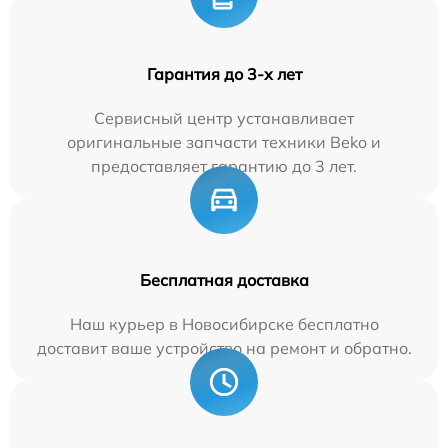
Гарантия до 3-х лет
Сервисный центр устанавливает
оригинальные запчасти техники Beko и
предоставляет гарантию до 3 лет.
Бесплатная доставка
Наш курьер в Новосибирске бесплатно
доставит ваше устройство на ремонт и обратно.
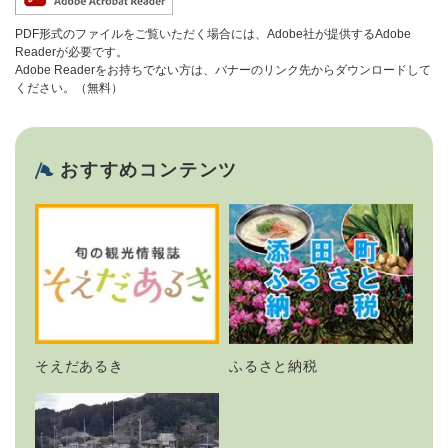
PDF形式のファイルをご覧いただく場合には、Adobe社が提供するAdobe
Readerが必要です。
Adobe Readerをお持ちでない方は、バナーのリンク先からダウンロードして
ください。（無料）
おすすめコンテンツ
そえだあるき
ふるさと納税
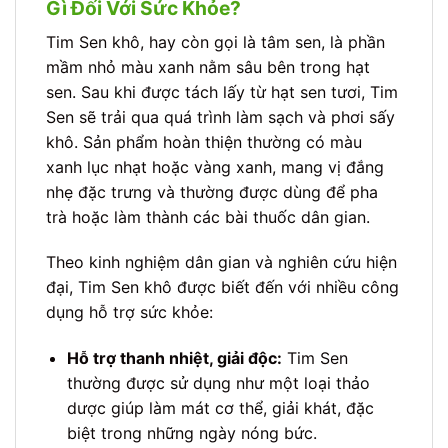
Gì Đối Với Sức Khỏe?
Tim Sen khô, hay còn gọi là tâm sen, là phần
mầm nhỏ màu xanh nằm sâu bên trong hạt
sen. Sau khi được tách lấy từ hạt sen tươi, Tim
Sen sẽ trải qua quá trình làm sạch và phơi sấy
khô. Sản phẩm hoàn thiện thường có màu
xanh lục nhạt hoặc vàng xanh, mang vị đắng
nhẹ đặc trưng và thường được dùng để pha
trà hoặc làm thành các bài thuốc dân gian.
Theo kinh nghiệm dân gian và nghiên cứu hiện
đại, Tim Sen khô được biết đến với nhiều công
dụng hỗ trợ sức khỏe:
Hỗ trợ thanh nhiệt, giải độc:
Tim Sen
thường được sử dụng như một loại thảo
dược giúp làm mát cơ thể, giải khát, đặc
biệt trong những ngày nóng bức.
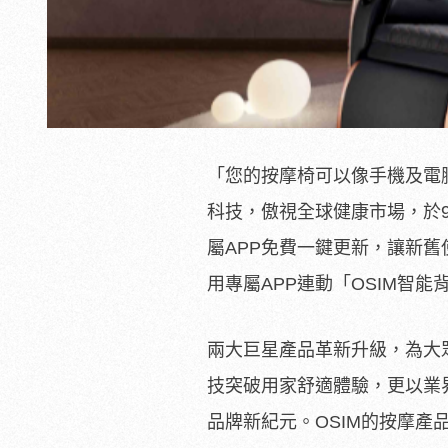
「您的按摩椅可以像手機及電腦
科技，傲視全球健康市場，於9月份
屬APP免費一鍵更新，讓新舊
用專屬APP連動「OSIM智
兩大巨星產品革新升級，為大
技突破用家舒適體驗，更以業
品牌新紀元。OSIM的按摩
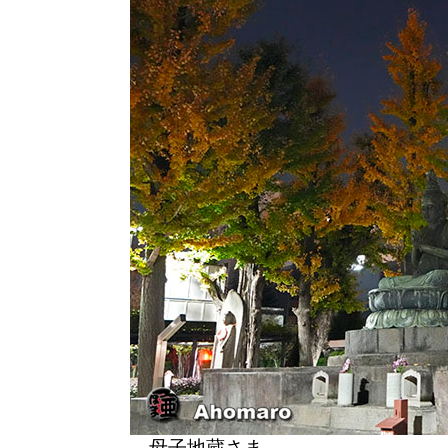
母子地蔵さま。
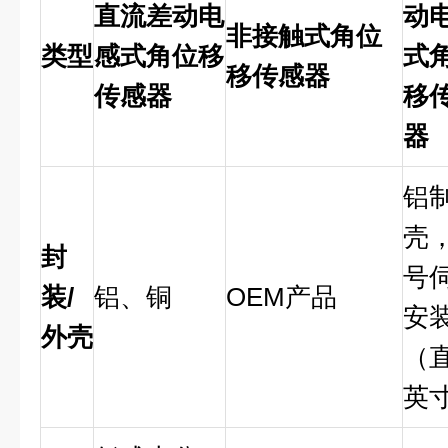
直流差动电
动
非接触式角位
类型
感式角位移
式
移传感器
传感器
移
器
铝
壳，
封
号
装
/
铝、铜
OEM产品
安
外壳
（
英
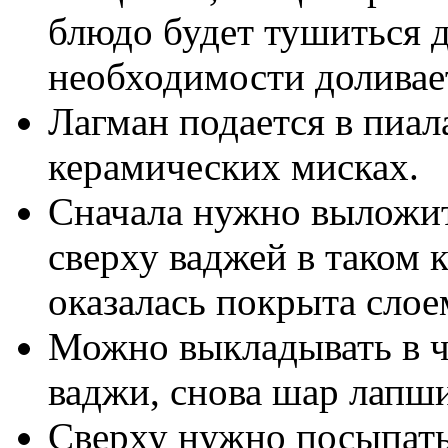
блюдо будет тушиться д
необходимости доливае
Лагман подается в пиал
керамических мисках.
Сначала нужно выложить
сверху ваджей в таком 
оказалась покрыта слое
Можно выкладывать в ч
ваджи, снова шар лапши
Сверху нужно посыпать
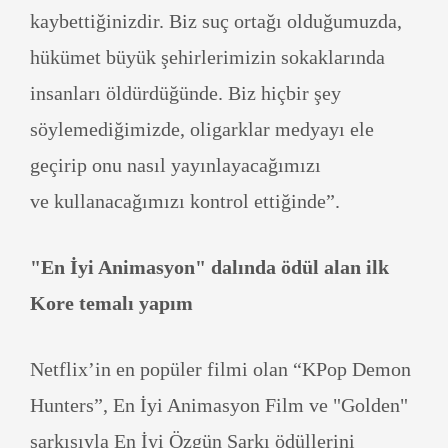
kaybettiğinizdir. Biz suç ortağı olduğumuzda,
hükümet büyük şehirlerimizin sokaklarında
insanları öldürdüğünde. Biz hiçbir şey
söylemediğimizde, oligarklar medyayı ele
geçirip onu nasıl yayınlayacağımızı
ve kullanacağımızı kontrol ettiğinde”.
"En İyi Animasyon" dalında ödül alan ilk
Kore temalı yapım
Netflix’in en popüler filmi olan “KPop Demon
Hunters”, En İyi Animasyon Film ve "Golden"
şarkısıyla En İyi Özgün Şarkı ödüllerini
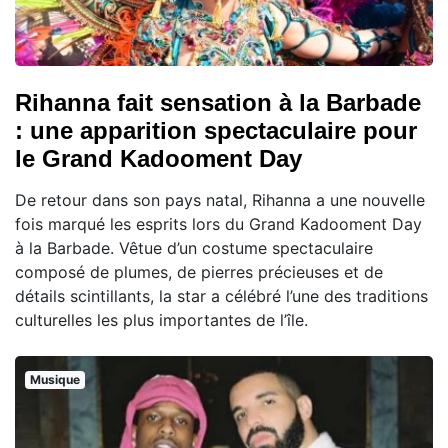
Rihanna fait sensation à la Barbade
: une apparition spectaculaire pour
le Grand Kadooment Day
De retour dans son pays natal, Rihanna a une nouvelle
fois marqué les esprits lors du Grand Kadooment Day
à la Barbade. Vêtue d’un costume spectaculaire
composé de plumes, de pierres précieuses et de
détails scintillants, la star a célébré l’une des traditions
culturelles les plus importantes de l’île.
Musique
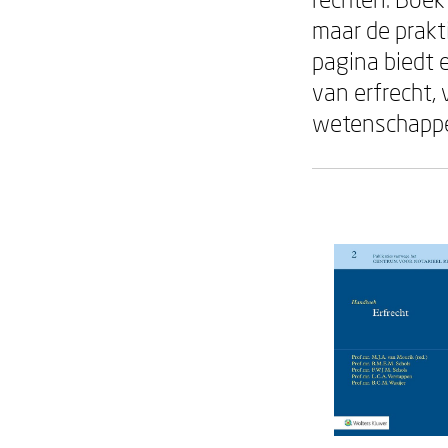
maar de prakt
pagina biedt 
van erfrecht,
wetenschappe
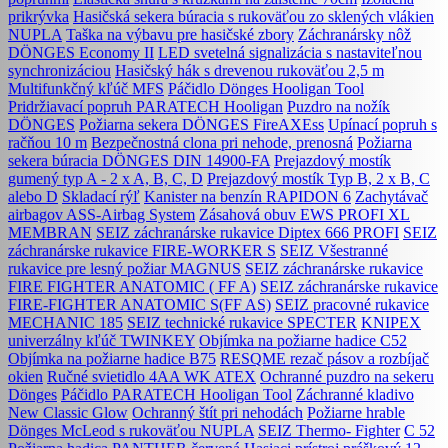
prikrývka
Hasičská sekera búracia s rukoväťou zo sklených vlákien
NUPLA
Taška na výbavu pre hasičské zbory
Záchranársky nôž
DÖNGES Economy II
LED svetelná signalizácia s nastaviteľnou
synchronizáciou
Hasičský hák s drevenou rukoväťou 2,5 m
Multifunkčný kľúč MFS
Páčidlo Dönges Hooligan Tool
Pridržiavací popruh PARATECH Hooligan
Puzdro na nožík
DÖNGES
Požiarna sekera DÖNGES FireAXEss
Upínací popruh s
račňou 10 m
Bezpečnostná clona pri nehode, prenosná
Požiarna
sekera búracia DÖNGES DIN 14900-FA
Prejazdový mostík
gumený typ A - 2 x A, B, C, D
Prejazdový mostík Typ B, 2 x B, C
alebo D
Skladací rýľ
Kanister na benzín RAPIDON 6
Zachytávač
airbagov ASS-Airbag System
Zásahová obuv EWS PROFI XL
MEMBRAN
SEIZ záchranárske rukavice Diptex 666 PROFI
SEIZ
záchranárske rukavice FIRE-WORKER S
SEIZ Všestranné
rukavice pre lesný požiar MAGNUS
SEIZ záchranárske rukavice
FIRE FIGHTER ANATOMIC ( FF A)
SEIZ záchranárske rukavice
FIRE-FIGHTER ANATOMIC S(FF AS)
SEIZ pracovné rukavice
MECHANIC 185
SEIZ technické rukavice SPECTER
KNIPEX
univerzálny kľúč TWINKEY
Objímka na požiarne hadice C52
Objímka na požiarne hadice B75
RESQME rezač pásov a rozbíjač
okien
Ručné svietidlo 4AA WK ATEX
Ochranné puzdro na sekeru
Dönges
Páčidlo PARATECH Hooligan Tool
Záchranné kladivo
New Classic Glow
Ochranný štít pri nehodách
Požiarne hrable
Dönges McLeod s rukoväťou NUPLA
SEIZ Thermo- Fighter
C 52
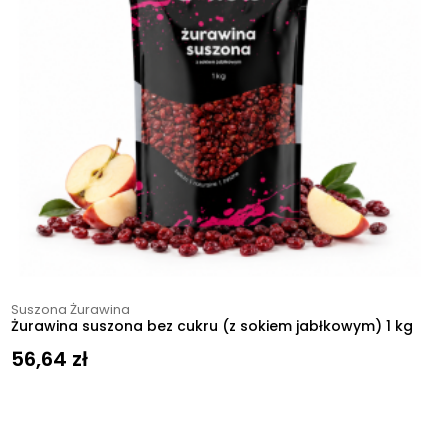
Suszona Żurawina
Żurawina suszona bez cukru (z sokiem jabłkowym) 1 kg
56,64
zł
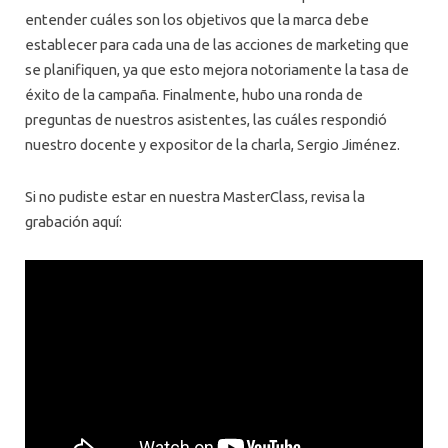
entender cuáles son los objetivos que la marca debe
establecer para cada una de las acciones de marketing que
se planifiquen, ya que esto mejora notoriamente la tasa de
éxito de la campaña. Finalmente, hubo una ronda de
preguntas de nuestros asistentes, las cuáles respondió
nuestro docente y expositor de la charla, Sergio Jiménez.
Si no pudiste estar en nuestra MasterClass, revisa la
grabación aquí:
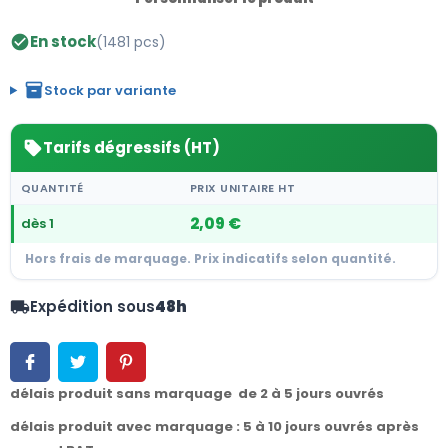
En stock
(1481 pcs)
check_circle
inventory_2
Stock par variante
Tarifs dégressifs (HT)
sell
QUANTITÉ
PRIX UNITAIRE HT
2,09 €
dès 1
Hors frais de marquage. Prix indicatifs selon quantité.
Expédition sous
48h
local_shipping
délais produit sans marquage de 2 à 5 jours ouvrés
délais produit avec marquage : 5 à 10 jours ouvrés après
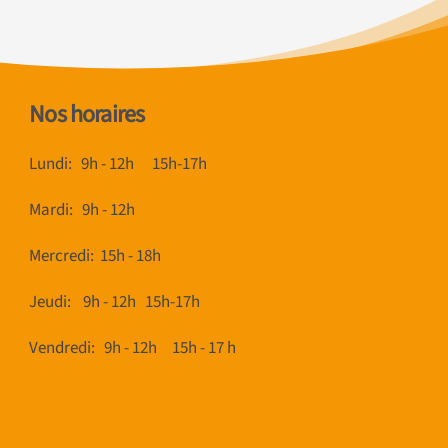
Nos horaires
Lundi: 9h - 12h 15h-17h
Mardi: 9h - 12h
Mercredi: 15h - 18h
Jeudi: 9h - 12h 15h-17h
Vendredi:
9h - 12h 15h - 17 h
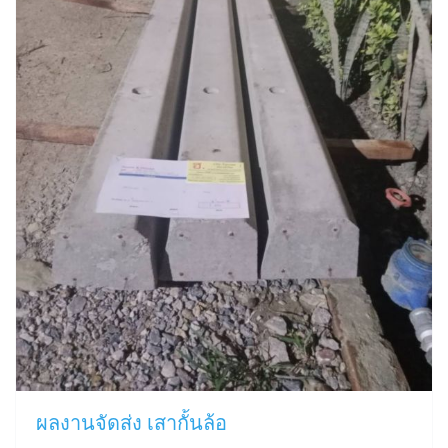
ผลงานจัดส่ง เสากั้นล้อ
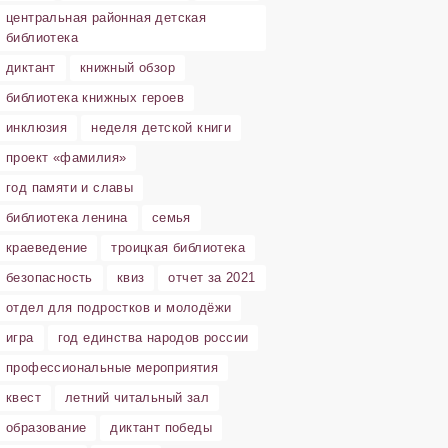
центральная районная детская
библиотека
диктант
книжный обзор
библиотека книжных героев
инклюзия
неделя детской книги
проект «фамилия»
год памяти и славы
библиотека ленина
семья
краеведение
троицкая библиотека
безопасность
квиз
отчет за 2021
отдел для подростков и молодёжи
игра
год единства народов россии
профессиональные мероприятия
квест
летний читальный зал
образование
диктант победы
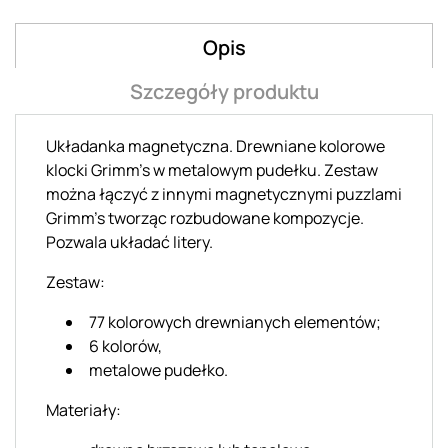
Opis
Szczegóły produktu
Układanka magnetyczna. Drewniane kolorowe
klocki Grimm’s w metalowym pudełku. Zestaw
można łączyć z innymi magnetycznymi puzzlami
Grimm’s tworząc rozbudowane kompozycje.
Pozwala układać litery.
Zestaw:
77 kolorowych drewnianych elementów;
6 kolorów,
metalowe pudełko.
Materiały:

**WHAT IS EXPECTED**
For the entries shown above, give the number of lines that include the word "PROFI", without any other text.

**WRITTEN ANSWER**
2